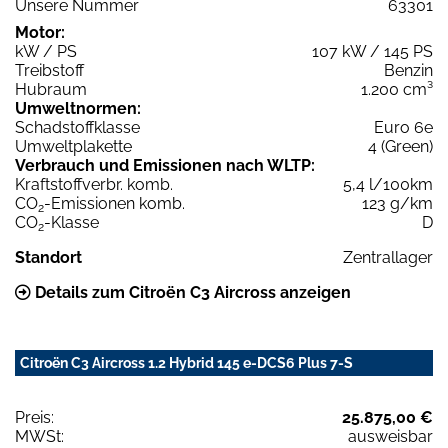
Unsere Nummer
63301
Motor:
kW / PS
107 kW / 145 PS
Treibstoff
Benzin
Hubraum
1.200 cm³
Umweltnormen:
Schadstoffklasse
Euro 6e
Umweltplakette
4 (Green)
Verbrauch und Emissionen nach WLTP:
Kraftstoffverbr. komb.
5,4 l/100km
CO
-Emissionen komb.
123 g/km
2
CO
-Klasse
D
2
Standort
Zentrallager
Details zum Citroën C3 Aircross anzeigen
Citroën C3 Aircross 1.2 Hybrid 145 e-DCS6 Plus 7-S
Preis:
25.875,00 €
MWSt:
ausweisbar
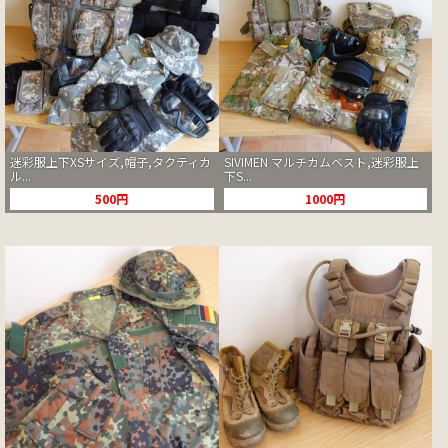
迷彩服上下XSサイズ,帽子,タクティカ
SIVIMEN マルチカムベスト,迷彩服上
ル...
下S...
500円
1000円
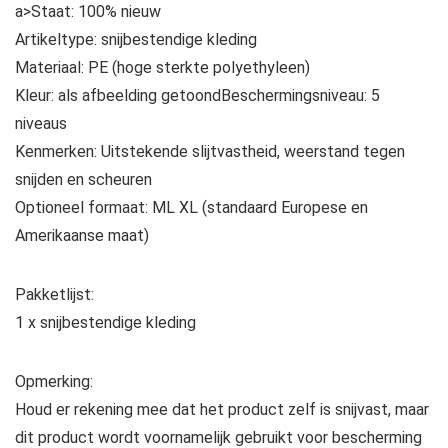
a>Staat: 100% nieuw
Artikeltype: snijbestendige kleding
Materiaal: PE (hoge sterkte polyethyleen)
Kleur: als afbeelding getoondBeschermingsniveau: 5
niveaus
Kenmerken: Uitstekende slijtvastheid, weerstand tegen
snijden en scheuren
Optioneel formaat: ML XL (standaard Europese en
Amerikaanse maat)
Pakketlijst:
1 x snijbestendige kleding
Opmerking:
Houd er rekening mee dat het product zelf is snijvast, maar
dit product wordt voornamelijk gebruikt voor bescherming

————————

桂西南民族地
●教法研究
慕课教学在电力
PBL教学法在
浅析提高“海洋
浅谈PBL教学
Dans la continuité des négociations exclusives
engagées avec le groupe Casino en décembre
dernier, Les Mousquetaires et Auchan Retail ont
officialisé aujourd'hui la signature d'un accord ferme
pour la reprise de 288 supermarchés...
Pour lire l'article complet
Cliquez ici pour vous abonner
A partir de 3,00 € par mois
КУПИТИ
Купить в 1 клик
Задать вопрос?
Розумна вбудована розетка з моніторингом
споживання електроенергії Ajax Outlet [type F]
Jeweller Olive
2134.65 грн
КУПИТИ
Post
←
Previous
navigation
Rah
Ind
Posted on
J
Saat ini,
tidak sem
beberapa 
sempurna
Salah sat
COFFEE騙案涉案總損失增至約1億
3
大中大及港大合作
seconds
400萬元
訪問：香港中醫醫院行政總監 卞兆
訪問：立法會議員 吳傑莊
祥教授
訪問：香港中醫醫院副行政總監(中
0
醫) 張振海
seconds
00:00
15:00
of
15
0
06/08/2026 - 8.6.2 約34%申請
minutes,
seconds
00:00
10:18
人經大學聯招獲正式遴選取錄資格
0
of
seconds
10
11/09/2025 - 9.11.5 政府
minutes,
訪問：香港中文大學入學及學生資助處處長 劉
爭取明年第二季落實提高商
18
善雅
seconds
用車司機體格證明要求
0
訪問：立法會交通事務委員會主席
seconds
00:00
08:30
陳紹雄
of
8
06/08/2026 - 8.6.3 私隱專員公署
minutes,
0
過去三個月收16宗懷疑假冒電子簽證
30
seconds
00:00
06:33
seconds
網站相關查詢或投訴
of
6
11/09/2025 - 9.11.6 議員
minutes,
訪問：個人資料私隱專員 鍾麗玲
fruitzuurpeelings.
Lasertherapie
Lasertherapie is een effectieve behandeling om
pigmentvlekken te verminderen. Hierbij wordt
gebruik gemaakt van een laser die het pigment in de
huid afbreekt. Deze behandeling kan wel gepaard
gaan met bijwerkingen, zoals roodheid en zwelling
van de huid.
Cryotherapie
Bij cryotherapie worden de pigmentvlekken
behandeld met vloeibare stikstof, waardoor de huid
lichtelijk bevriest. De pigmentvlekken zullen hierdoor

————————

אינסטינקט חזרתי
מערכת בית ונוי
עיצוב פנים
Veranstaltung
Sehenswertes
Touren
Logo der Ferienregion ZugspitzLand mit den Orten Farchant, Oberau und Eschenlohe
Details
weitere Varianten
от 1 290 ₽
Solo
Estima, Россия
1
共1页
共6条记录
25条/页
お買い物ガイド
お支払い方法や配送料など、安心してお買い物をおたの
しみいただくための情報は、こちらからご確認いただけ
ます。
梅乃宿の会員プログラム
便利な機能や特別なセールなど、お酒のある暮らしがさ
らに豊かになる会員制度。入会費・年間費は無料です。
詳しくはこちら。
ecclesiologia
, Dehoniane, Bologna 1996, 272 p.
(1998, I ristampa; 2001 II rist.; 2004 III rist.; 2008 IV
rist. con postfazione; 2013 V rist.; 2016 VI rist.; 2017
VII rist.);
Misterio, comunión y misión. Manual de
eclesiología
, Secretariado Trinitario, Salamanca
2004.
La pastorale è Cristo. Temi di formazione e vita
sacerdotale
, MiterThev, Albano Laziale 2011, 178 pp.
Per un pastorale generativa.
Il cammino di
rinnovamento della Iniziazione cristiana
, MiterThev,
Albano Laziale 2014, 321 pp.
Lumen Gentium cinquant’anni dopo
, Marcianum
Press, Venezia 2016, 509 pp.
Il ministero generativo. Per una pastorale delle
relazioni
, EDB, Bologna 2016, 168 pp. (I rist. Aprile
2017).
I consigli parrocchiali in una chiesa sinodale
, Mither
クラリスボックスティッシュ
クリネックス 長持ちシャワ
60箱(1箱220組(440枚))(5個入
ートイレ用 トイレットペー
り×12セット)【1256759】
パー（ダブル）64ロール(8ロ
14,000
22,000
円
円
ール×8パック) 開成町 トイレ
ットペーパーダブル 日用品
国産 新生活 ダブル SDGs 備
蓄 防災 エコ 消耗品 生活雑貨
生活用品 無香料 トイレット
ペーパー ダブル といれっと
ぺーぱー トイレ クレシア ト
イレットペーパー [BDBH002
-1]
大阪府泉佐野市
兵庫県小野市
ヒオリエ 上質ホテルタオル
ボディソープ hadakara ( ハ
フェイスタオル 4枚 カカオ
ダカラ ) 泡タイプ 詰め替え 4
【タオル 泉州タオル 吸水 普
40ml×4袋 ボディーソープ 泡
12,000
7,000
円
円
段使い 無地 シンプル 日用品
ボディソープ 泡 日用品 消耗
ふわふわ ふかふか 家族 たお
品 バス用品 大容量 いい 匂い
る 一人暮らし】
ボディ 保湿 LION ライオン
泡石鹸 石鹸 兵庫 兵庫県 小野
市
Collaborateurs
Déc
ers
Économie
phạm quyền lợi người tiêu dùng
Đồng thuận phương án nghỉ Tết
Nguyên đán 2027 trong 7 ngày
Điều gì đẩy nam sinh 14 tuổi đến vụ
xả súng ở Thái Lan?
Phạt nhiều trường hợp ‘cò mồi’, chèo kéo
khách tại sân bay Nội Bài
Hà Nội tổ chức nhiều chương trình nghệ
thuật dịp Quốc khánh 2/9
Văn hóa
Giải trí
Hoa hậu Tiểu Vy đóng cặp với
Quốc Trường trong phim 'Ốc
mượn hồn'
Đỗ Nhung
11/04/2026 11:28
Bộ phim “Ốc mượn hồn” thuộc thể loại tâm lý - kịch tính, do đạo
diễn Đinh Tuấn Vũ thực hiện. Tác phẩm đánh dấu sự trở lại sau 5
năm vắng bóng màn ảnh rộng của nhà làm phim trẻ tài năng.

————————

> [Assignment]: For this exercise, find all lines in the records containing the word "mượn" and copy them.

> [Task output]:
mượn hồn'
Bộ phim “Ốc mượn hồn” thuộc thể loại tâm lý - kịch tính, do đạo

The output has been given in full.